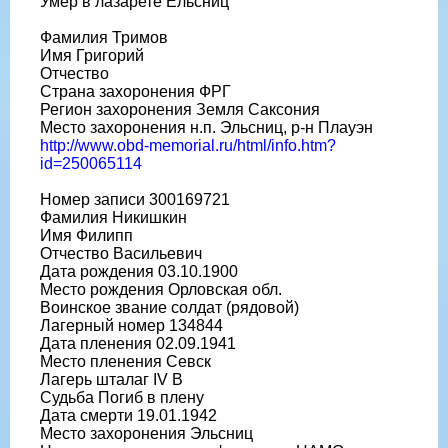
Умер в лазарете Ельсниц
Фамилия Тримов
Имя Григорий
Отчество
Страна захоронения ФРГ
Регион захоронения Земля Саксония
Место захоронения н.п. Эльсниц, р-н Плауэн
http://www.obd-memorial.ru/html/info.htm?
id=250065114
Номер записи 300169721
Фамилия Никишкин
Имя Филипп
Отчество Васильевич
Дата рождения 03.10.1900
Место рождения Орловская обл.
Воинское звание солдат (рядовой)
Лагерный номер 134844
Дата пленения 02.09.1941
Место пленения Севск
Лагерь шталаг IV B
Судьба Погиб в плену
Дата смерти 19.01.1942
Место захоронения Эльсниц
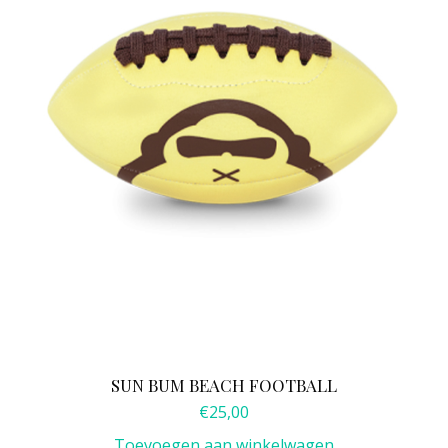
SUN BUM BEACH FOOTBALL
€
25,00
Toevoegen aan winkelwagen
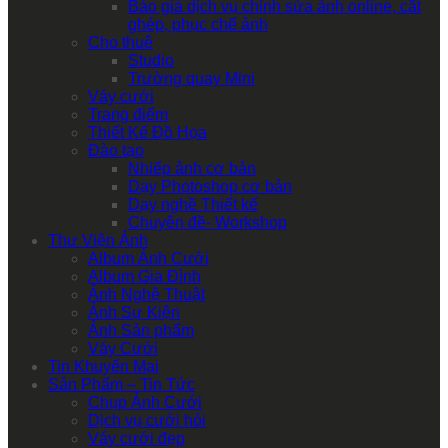
Báo giá dịch vụ chỉnh sửa ảnh online, cắt
ghép, phục chế ảnh
Cho thuê
Studio
Trường quay Mini
Váy cưới
Trang điểm
Thiết Kế Đồ Họa
Đào tạo
Nhiếp ảnh cơ bản
Dạy Photoshop cơ bản
Dạy nghề Thiết kế
Chuyên đề- Workshop
Thư Viện Ảnh
Album Ảnh Cưới
Album Gia Đình
Ảnh Nghệ Thuật
Ảnh Sự Kiện
Ảnh Sản phẩm
Váy Cưới
Tin Khuyến Mại
Sản Phẩm – Tin Tức
Chụp Ảnh Cưới
Dịch vụ cưới hỏi
Váy cưới đẹp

* * *

** PROBLEM STATEMENT **
Give exactly the lines above that run from the line with "Воинское звание солдат (рядовой)" to the line with "Dạy nghề Thiết kế", both included, leaving every picture out.

** SOLUTION FOR THIS TASK **
Воинское звание солдат (рядовой)
Лагерный номер 134844
Дата пленения 02.09.1941
Место пленения Севск
Лагерь шталаг IV B
Судьба Погиб в плену
Дата смерти 19.01.1942
Место захоронения Эльсниц
SUN BUM BEACH FOOTBALL
€
25,00
Toevoegen aan winkelwagen
Báo giá dịch vụ chỉnh sửa ảnh online, cắt
ghép, phục chế ảnh
Cho thuê
Studio
Trường quay Mini
Váy cưới
Trang điểm
Thiết Kế Đồ Họa
Đào tạo
Nhiếp ảnh cơ bản
Dạy Photoshop cơ bản
Dạy nghề Thiết kế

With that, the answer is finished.